Will RBI Step In to Control Rupee Fluctuations?

Synopsis
Key Takeaways
- The Indian rupee has fallen below the 88 mark against the US dollar.
- The RBI may consider intervention to stabilize currency volatility.
- India's forex reserves stand at approximately $703 billion.
- Short-term pressures include US tariffs and FII outflows.
- GDP growth for FY26 may slow to around 6 percent.

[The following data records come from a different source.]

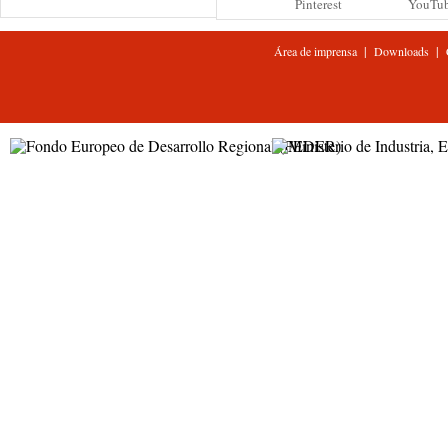
Pinterest
YouTu
|
|
Área de imprensa
Downloads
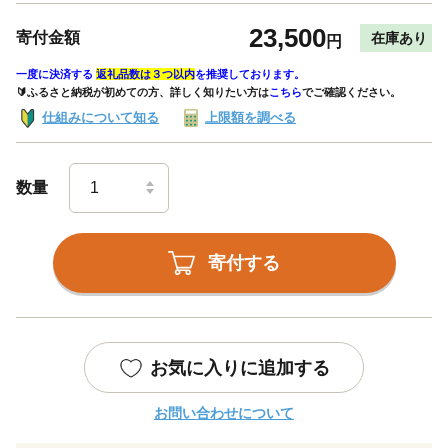
23,500
寄付金額
在庫あり
円
一度に決済する
返礼品数は３つ以内
を推奨しております。
🔰ふるさと納税が初めての方、詳しく知りたい方は
こちら
でご確認ください。
仕組みについて知る
上限額を調べる
数量
寄付する
お気に入りに追加する
お問い合わせについて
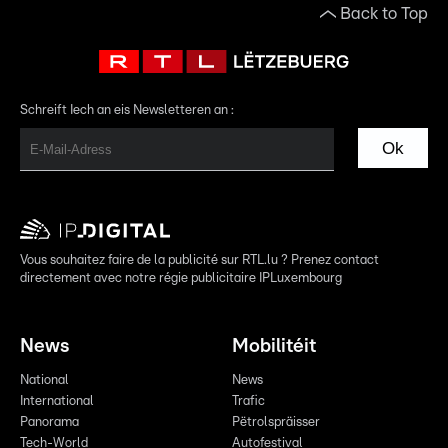
Back to Top
Schreift Iech an eis Newsletteren an :
Ok
Vous souhaitez faire de la publicité sur RTL.lu ? Prenez contact
directement avec notre régie publicitaire IPLuxembourg
News
Mobilitéit
National
News
International
Trafic
Panorama
Pëtrolspräisser
Tech-World
Autofestival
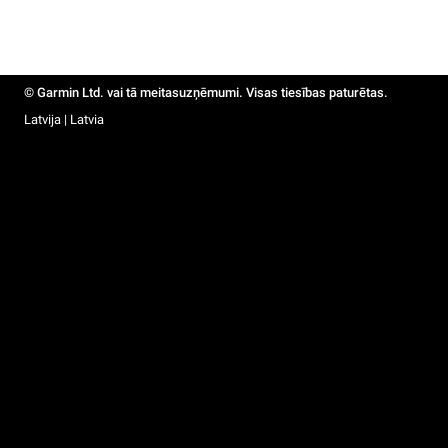
© Garmin Ltd. vai tā meitasuzņēmumi. Visas tiesības paturētas.
Latvija | Latvia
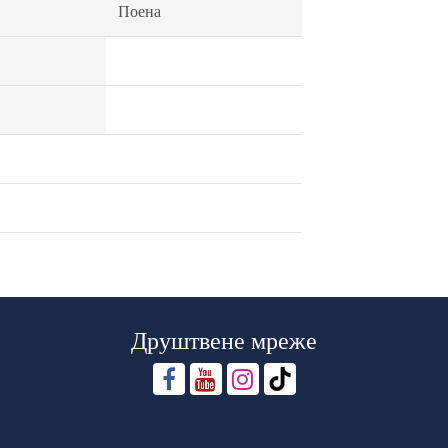
Поена
Друштвене мреже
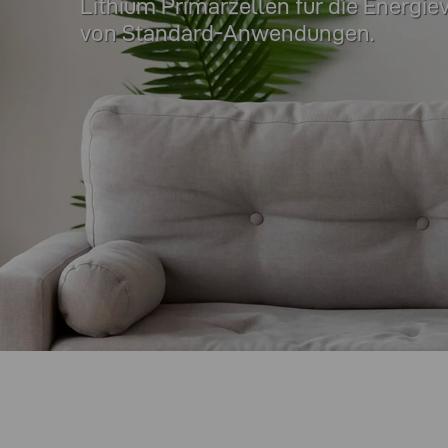
Lithium Primärzellen für die Energi
von Standard-Anwendungen.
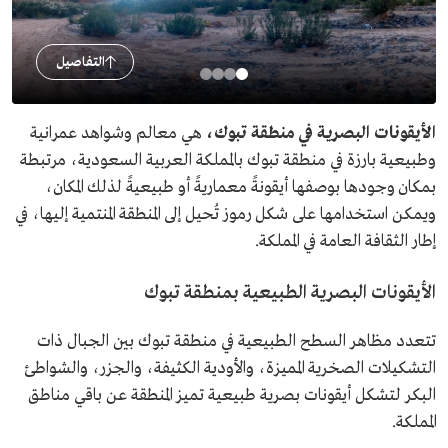
التفاصيل
الأيقونات البصرية في منطقة تبوك،
هي معالم وشواهد عمرانية
وطبيعية بارزة في منطقة تبوك بالمملكة العربية السعودية، مرتبطة
بمكان وجودها بوصفها أيقونةً معماريةً أو طبيعيةً لذلك المكان،
ويمكن استخدامها على شكل رموز تُحيل إلى المنطقة المنتمية إليها، في
إطار الثقافة العامة في المملكة.
الأيقونات البصرية الطبيعية بمنطقة تبوك
تتعدد مظاهر السطح الطبيعية في منطقة تبوك بين الجبال ذات
التشكيلات الصخرية المميزة، والأودية الكثيفة، والجزر، والشواطئ
البكر لتشكل أيقونات بصرية طبيعية تميز المنطقة عن باقي مناطق
المملكة.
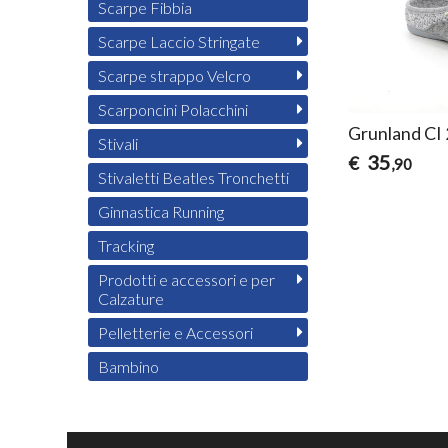
Scarpe Fibbia
Scarpe Laccio Stringate
Scarpe strappo Velcro
Scarponcini Polacchini
Grunland CI 
Stivali
35
€
,90
Stivaletti Beatles Tronchetti
Ginnastica Running
Tracking
Prodotti e accessori e per
Calzature
Pelletterie e Accessori
Bambino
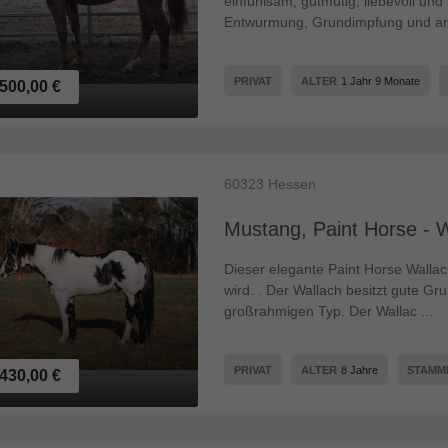
einfühlsam, gutmütig, liebevoll und
Entwurmung, Grundimpfung und ar 
PRIVAT
ALTER
1 Jahr 9 Monate
500,00 €
60323
Hessen
Mustang, Paint Horse - 
Dieser elegante Paint Horse Wallac
wird. . Der Wallach besitzt gute Gr
großrahmigen Typ. Der Wallac ...
PRIVAT
ALTER
8 Jahre
STAM
430,00 €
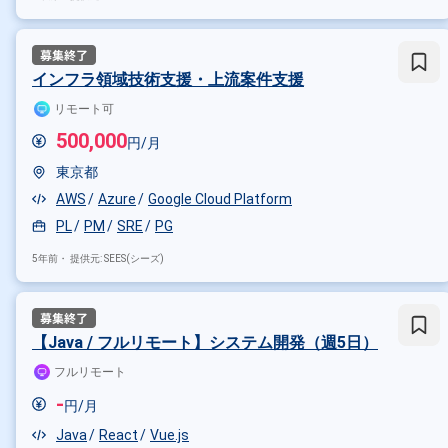
その他の条件で検索する
その他開発言語・スキルから探す
インフラ領域技術支援・上流案件支援
AWS
Terraform
Google Clo
リモート可
その他の職種から探す
500,000
円/月
インフラエンジニア
バックエ
東京都
AWS
Azure
Google Cloud Platform
PL
PM
SRE
PG
5年前・
提供元: SEES(シーズ)
【Java / フルリモート】システム開発（週5日）
フルリモート
-
円/月
Java
React
Vue.js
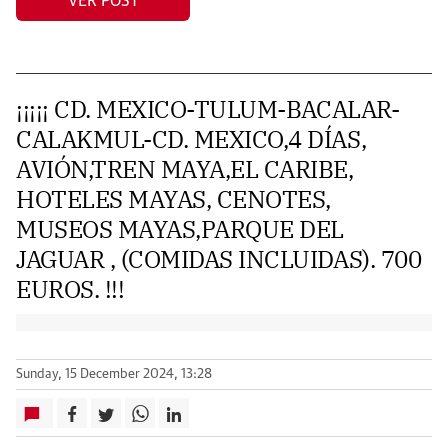
VER POST
¡¡¡¡¡ CD. MEXICO-TULUM-BACALAR-
CALAKMUL-CD. MEXICO,4 DÍAS,
AVIÓN,TREN MAYA,EL CARIBE,
HOTELES MAYAS, CENOTES,
MUSEOS MAYAS,PARQUE DEL
JAGUAR , (COMIDAS INCLUIDAS). 700
EUROS. !!!
Sunday, 15 December 2024, 13:28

New Delhi, Sep 24 (NationPress) As the Indian rupee dipped below the 88 mark against the US dollar amid concerns over tariffs and outflows from foreign institutional investors, the Reserve Bank of India is poised to step in to address heightened volatility, according to a report released on Wednesday.
CareEdge Ratings has upheld its FY26-end USD/INR prediction at 85–87, bolstered by a weakening dollar, a robust yuan, India’s manageable current account deficit, and the potential for a US–India trade agreement.
“India’s forex reserves are strong at approximately $703 billion, close to an all-time high, allowing the RBI the flexibility to intervene in the currency market if necessary,” the ratings agency noted.
Experts have pointed out that short-term pressure on the rupee is likely to persist due to US tariffs, increased H-1B visa fees, and ongoing outflows from foreign portfolio investors.
CareEdge Ratings mentioned that the rise in FPI selling this year might stem from worries about the 50% tariffs staying intact, which could hinder India’s FY26 growth, projecting it at around 6 percent.
Gross FDI inflows reached about $25.2 billion in Q1 FY26, while net FDI fell to around $4.9 billion because of heightened outward investments by Indian companies.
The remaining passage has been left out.